### Work to complete
Every line of the records below from the line with "تلاه صندوق إيران" up to and including the line with "لتحتل المركز السابع" must be reproduced exactly, and no line outside that range.

### Records provided
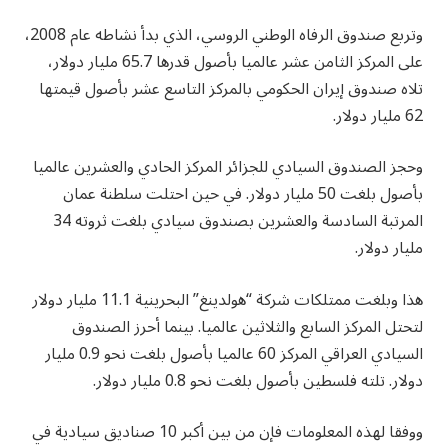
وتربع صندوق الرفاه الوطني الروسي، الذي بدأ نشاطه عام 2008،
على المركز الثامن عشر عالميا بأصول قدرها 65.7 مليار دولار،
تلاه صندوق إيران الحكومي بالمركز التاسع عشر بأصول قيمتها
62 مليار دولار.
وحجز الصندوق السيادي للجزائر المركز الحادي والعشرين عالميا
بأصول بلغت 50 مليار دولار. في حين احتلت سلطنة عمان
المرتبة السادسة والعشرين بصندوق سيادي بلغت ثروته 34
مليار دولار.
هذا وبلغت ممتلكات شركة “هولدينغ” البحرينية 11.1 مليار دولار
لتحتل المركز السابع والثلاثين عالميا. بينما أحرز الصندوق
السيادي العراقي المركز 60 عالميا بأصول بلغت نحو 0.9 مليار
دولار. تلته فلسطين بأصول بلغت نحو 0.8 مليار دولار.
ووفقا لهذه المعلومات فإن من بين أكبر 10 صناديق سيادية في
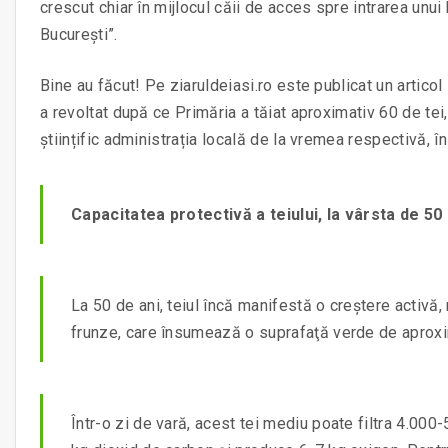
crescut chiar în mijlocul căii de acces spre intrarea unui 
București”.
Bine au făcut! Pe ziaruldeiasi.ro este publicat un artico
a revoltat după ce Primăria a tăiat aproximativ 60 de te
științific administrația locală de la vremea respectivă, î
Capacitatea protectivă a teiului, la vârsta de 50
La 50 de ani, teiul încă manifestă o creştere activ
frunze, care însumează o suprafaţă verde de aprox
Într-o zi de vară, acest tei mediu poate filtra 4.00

...

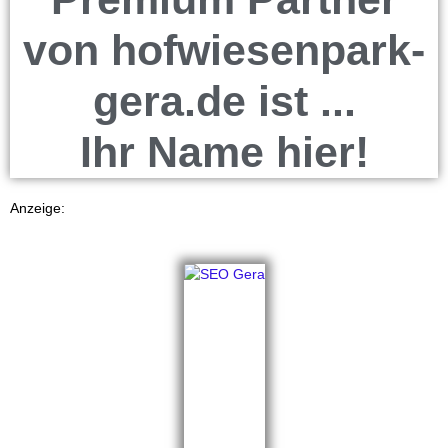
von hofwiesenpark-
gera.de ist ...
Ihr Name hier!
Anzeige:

* * *

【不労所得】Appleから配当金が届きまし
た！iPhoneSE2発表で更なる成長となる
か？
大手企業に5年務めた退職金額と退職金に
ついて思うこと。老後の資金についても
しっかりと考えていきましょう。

### Expected answer
تلاه صندوق إيران الحكومي بالمركز التاسع عشر بأصول قيمتها
62 مليار دولار.
وحجز الصندوق السيادي للجزائر المركز الحادي والعشرين عالميا
بأصول بلغت 50 مليار دولار. في حين احتلت سلطنة عمان
المرتبة السادسة والعشرين بصندوق سيادي بلغت ثروته 34
مليار دولار.
هذا وبلغت ممتلكات شركة “هولدينغ” البحرينية 11.1 مليار دولار
لتحتل المركز السابع والثلاثين عالميا. بينما أحرز الصندوق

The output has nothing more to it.